Oui, chaque Strasbourgeois, chaque Alsacien entretient un rapport charnel à l’Europe. Et nos collectivités s’engagent depuis des décennies afin de répondre par l’action et par les faits à ceux qui voudraient défaire les traités internationaux et déplacer le Parlement européen à Bruxelles.
La région Alsace vient par exemple de lancer les études afin de relier par le TER l’aéroport international de Bâle-Mulhouse au centre-ville de Strasbourg. Roland Ries nous a rappelé quant à lui les efforts engagés, sur le plan ferroviaire, en faveur d’un second Thalys.
Monsieur le ministre, l’argument selon lequel Strasbourg serait inaccessible autrement qu’à dos de cigogne ne tiendra plus désormais !.)
De la mauvaise foi, les détracteurs de Strasbourg, siège du Parlement européen, en ont à revendre. Parfois, il est vrai, ils visent juste, et Strasbourg, bien souvent, aurait tout intérêt à oser : oser se développer, oser accueillir de grands événements populaires comme le championnat d’Europe de football, auquel elle a malheureusement renoncé, oser rayonner au rythme d’une métropole.
Mais, mes chers collègues, l’enjeu n’est pas strasbourgeois ; il est national, il est européen.
Le Parlement européen est la seule institution de l’Union européenne à avoir son siège en France. Cela est inscrit dans les traités, tout particulièrement dans le traité d’Amsterdam : Strasbourg, redisons-le, est le siège du Parlement européen !
Alors, au nom de quoi devrions-nous accepter que les traités internationaux soient appliqués à la lettre quand il s’agit de fixer le siège de la Commission à Bruxelles, celui de la Banque centrale à Francfort, celui de la Cour de justice à Luxembourg, et qu’ils ne le soient pas quand il s’agit de fixer le siège du Parlement européen à Strasbourg ?
Au nom de quoi devrions-nous nous taire quand des parlementaires européens se mettent en tête, pour des motivations qu’il ne nous appartient pas de juger, mais sur lesquelles nous pouvons émettre les plus vives réserves, de siéger à Bruxelles plutôt qu’à Strasbourg ?
Le Gouvernement réagit.
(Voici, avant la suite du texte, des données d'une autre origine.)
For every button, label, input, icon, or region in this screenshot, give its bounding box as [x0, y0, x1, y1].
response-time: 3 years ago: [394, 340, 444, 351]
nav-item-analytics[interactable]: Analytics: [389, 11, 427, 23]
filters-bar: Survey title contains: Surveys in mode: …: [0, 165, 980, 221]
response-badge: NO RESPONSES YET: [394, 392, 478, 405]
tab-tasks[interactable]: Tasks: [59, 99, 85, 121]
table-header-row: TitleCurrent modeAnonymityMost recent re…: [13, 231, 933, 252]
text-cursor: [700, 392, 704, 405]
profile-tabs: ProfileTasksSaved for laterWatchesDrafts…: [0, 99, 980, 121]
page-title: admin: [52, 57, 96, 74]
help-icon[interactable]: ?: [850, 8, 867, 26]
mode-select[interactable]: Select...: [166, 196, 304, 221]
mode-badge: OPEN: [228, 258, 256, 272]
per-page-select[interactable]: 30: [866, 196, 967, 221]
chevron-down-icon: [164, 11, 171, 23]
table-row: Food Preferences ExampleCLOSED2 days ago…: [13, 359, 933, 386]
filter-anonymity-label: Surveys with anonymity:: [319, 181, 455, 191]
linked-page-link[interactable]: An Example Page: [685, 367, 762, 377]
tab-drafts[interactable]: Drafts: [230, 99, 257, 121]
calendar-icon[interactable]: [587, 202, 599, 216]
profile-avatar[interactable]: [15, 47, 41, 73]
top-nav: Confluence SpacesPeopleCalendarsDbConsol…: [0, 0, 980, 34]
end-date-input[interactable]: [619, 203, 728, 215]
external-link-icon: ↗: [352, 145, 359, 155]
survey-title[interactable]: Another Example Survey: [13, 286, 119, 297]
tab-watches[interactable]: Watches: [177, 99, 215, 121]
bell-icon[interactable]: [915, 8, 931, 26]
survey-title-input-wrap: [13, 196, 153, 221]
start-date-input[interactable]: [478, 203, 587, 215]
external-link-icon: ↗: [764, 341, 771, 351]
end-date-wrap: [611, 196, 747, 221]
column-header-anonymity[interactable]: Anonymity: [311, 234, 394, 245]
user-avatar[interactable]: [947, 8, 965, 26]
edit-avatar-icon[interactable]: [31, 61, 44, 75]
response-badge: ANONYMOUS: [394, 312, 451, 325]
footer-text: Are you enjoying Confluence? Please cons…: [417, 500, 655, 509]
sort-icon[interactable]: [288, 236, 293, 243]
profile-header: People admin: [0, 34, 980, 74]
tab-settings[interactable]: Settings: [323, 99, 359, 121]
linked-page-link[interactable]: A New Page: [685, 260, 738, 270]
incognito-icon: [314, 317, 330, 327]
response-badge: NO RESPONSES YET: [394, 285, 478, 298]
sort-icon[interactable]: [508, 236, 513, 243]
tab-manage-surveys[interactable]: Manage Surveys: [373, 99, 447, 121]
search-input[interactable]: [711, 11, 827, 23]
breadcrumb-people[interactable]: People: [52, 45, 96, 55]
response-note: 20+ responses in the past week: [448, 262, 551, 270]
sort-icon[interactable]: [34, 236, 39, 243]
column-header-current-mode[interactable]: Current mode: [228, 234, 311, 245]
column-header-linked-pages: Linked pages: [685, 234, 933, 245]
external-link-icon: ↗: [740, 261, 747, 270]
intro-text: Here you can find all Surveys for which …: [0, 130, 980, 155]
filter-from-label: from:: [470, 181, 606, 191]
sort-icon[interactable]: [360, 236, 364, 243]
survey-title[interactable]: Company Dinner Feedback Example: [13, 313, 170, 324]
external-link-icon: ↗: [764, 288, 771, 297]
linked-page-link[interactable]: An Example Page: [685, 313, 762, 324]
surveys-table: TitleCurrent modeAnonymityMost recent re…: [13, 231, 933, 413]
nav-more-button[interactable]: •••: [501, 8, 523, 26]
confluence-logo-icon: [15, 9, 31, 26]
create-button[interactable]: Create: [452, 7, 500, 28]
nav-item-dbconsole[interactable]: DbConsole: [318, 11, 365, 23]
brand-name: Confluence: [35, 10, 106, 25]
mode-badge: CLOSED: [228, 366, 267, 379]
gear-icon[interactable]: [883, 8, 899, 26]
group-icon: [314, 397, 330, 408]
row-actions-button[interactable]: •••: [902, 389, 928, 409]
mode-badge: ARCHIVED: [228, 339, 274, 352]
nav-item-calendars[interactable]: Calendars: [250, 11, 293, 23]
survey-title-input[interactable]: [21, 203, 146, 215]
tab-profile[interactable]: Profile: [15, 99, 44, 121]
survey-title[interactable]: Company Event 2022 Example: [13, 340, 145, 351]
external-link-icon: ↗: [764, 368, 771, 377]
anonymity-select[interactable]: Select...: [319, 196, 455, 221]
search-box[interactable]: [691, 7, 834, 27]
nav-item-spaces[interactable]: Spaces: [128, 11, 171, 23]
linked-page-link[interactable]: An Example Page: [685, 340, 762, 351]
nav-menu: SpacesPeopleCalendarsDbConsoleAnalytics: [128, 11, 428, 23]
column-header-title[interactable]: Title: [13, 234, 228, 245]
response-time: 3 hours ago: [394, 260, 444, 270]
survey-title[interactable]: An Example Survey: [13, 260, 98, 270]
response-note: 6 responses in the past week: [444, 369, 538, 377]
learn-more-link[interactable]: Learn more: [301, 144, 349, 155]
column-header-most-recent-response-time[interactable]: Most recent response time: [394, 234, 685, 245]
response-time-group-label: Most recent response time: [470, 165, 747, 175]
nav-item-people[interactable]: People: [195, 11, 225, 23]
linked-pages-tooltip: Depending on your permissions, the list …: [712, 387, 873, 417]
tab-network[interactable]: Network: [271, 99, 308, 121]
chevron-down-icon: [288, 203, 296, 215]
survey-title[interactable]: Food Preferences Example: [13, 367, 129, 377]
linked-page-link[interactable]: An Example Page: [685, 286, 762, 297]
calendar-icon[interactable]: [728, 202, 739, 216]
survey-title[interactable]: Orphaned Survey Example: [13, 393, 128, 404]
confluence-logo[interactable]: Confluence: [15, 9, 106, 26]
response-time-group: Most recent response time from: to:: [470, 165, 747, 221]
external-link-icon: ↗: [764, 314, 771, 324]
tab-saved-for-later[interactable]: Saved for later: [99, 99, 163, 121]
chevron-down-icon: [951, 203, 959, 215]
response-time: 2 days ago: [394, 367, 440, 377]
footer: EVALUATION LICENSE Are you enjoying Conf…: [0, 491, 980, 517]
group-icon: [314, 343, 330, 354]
Il le fait avec fermeté, monsieur le ministre, et je voudrais ici saluer son action.
Mais Strasbourg a besoin de vous, elle a besoin de ses parlementaires, de leur engagement et de leur soutien.
C’est en effet la parole de la France qui est en jeu, c’est la place de notre pays dans la construction européenne qui est en cause.
Nous entendons bien l’argument suivant lequel le travail parlementaire serait facilité à Bruxelles puisque l’exécutif européen, c’est-à-dire le Conseil et la Commission, y ont leur siège. Soit !
Mais, dans ce cas, puisqu’il faut réviser les traités, révisons-les de fond en comble et transférons en un lieu unique à définir – et pourquoi pas, cher Roland Ries, à Strasbourg ? –, la Banque centrale, la Cour de justice, la Cour des comptes. Pendant qu’on y est, rapatrions donc aussi au même endroit les différents organismes et agences de l’Union.
Je croyais que l’Europe en avait fini avec le cauchemar du centralisme bureaucratique. Vous avez compris que nous n’en prendrions pas le chemin.
Je croyais aussi que le modèle européen était le polycentrisme, que nous avons déjà eu l’occasion d’évoquer longuement. Et c’est bien ce modèle polycentrique que nous devons défendre si nous voulons renforcer la démocratie européenne.
L’enjeu de la localisation du siège du Parlement européen à Strasbourg dépasse le niveau local et même national ; c’est un enjeu pour l’Europe tout entière.
Lorsqu’il se réunit à Strasbourg, le Parlement européen tient des débats de nature politique – j’insiste sur ce terme.
Lorsque le Parlement émet un vote de défiance contre la Commission – c’est arrivé –, il le fait non à Bruxelles, lors des séances additionnelles qu’il a le droit d’organiser, mais bien à Strasbourg. Pourquoi ?
Comme le veut un principe qui est quasiment devenu une loi dans l’histoire des démocraties parlementaires, un parlement existe réellement lorsqu’il prend ses distances par rapport à l’exécutif, au sens propre et au sens figuré, lorsqu’il n’en subit pas les actions constantes de lobbying. Un parlement existe lorsque c’est l’exécutif qui se déplace pour venir devant lui rendre des comptes.